- **Instructions to follow**:
Give every line of the data again, unchanged, but with no pictures.

- **Given data**:
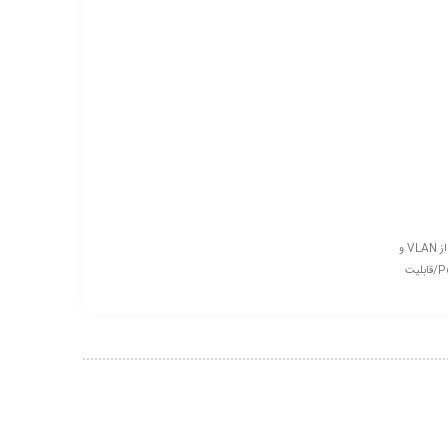
پشتیبانی از IEEE۸۰۲.۳af/at PoE، حداکثر ۳۰W قدرت خروجی در هر پورت PoE / پشتیبانی از VLAN و
حالت CCTV / طراحی Rackmount با قاب فلزی مقاوم برای دوام طولانی / قابلیت PoE Plus/قابلیت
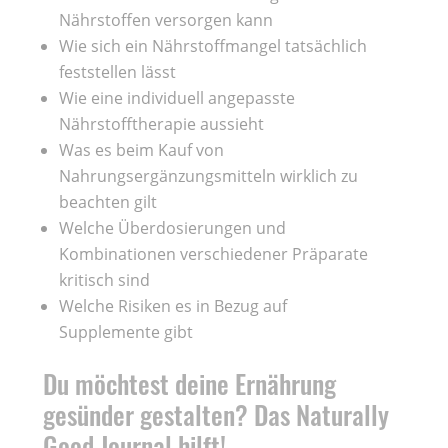
Nährstoffen versorgen kann
Wie sich ein Nährstoffmangel tatsächlich
feststellen lässt
Wie eine individuell angepasste
Nährstofftherapie aussieht
Was es beim Kauf von
Nahrungsergänzungsmitteln wirklich zu
beachten gilt
Welche Überdosierungen und
Kombinationen verschiedener Präparate
kritisch sind
Welche Risiken es in Bezug auf
Supplemente gibt
Du möchtest deine Ernährung
gesünder gestalten? Das Naturally
Good Journal hilft!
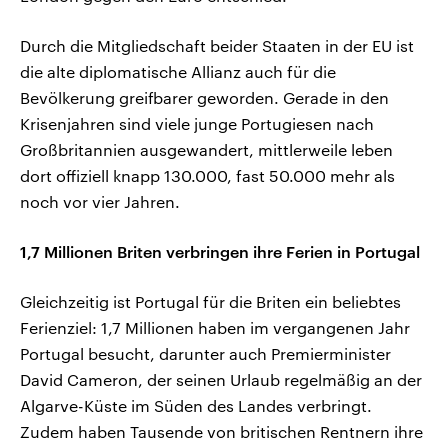
Durch die Mitgliedschaft beider Staaten in der EU ist
die alte diplomatische Allianz auch für die
Bevölkerung greifbarer geworden. Gerade in den
Krisenjahren sind viele junge Portugiesen nach
Großbritannien ausgewandert, mittlerweile leben
dort offiziell knapp 130.000, fast 50.000 mehr als
noch vor vier Jahren.
1,7 Millionen Briten verbringen ihre Ferien in Portugal
Gleichzeitig ist Portugal für die Briten ein beliebtes
Ferienziel: 1,7 Millionen haben im vergangenen Jahr
Portugal besucht, darunter auch Premierminister
David Cameron, der seinen Urlaub regelmäßig an der
Algarve-Küste im Süden des Landes verbringt.
Zudem haben Tausende von britischen Rentnern ihre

- **Response**:
پشتیبانی از IEEE۸۰۲.۳af/at PoE، حداکثر ۳۰W قدرت خروجی در هر پورت PoE / پشتیبانی از VLAN و
حالت CCTV / طراحی Rackmount با قاب فلزی مقاوم برای دوام طولانی / قابلیت PoE Plus/قابلیت
Nährstoffen versorgen kann
Wie sich ein Nährstoffmangel tatsächlich
feststellen lässt
Wie eine individuell angepasste
Nährstofftherapie aussieht
Was es beim Kauf von
Nahrungsergänzungsmitteln wirklich zu
beachten gilt
Welche Überdosierungen und
Kombinationen verschiedener Präparate
kritisch sind
Welche Risiken es in Bezug auf
Supplemente gibt
Du möchtest deine Ernährung
gesünder gestalten? Das Naturally
Good Journal hilft!
Durch die Mitgliedschaft beider Staaten in der EU ist
die alte diplomatische Allianz auch für die
Bevölkerung greifbarer geworden. Gerade in den
Krisenjahren sind viele junge Portugiesen nach
Großbritannien ausgewandert, mittlerweile leben
dort offiziell knapp 130.000, fast 50.000 mehr als
noch vor vier Jahren.
1,7 Millionen Briten verbringen ihre Ferien in Portugal
Gleichzeitig ist Portugal für die Briten ein beliebtes
Ferienziel: 1,7 Millionen haben im vergangenen Jahr
Portugal besucht, darunter auch Premierminister
David Cameron, der seinen Urlaub regelmäßig an der
Algarve-Küste im Süden des Landes verbringt.
Zudem haben Tausende von britischen Rentnern ihre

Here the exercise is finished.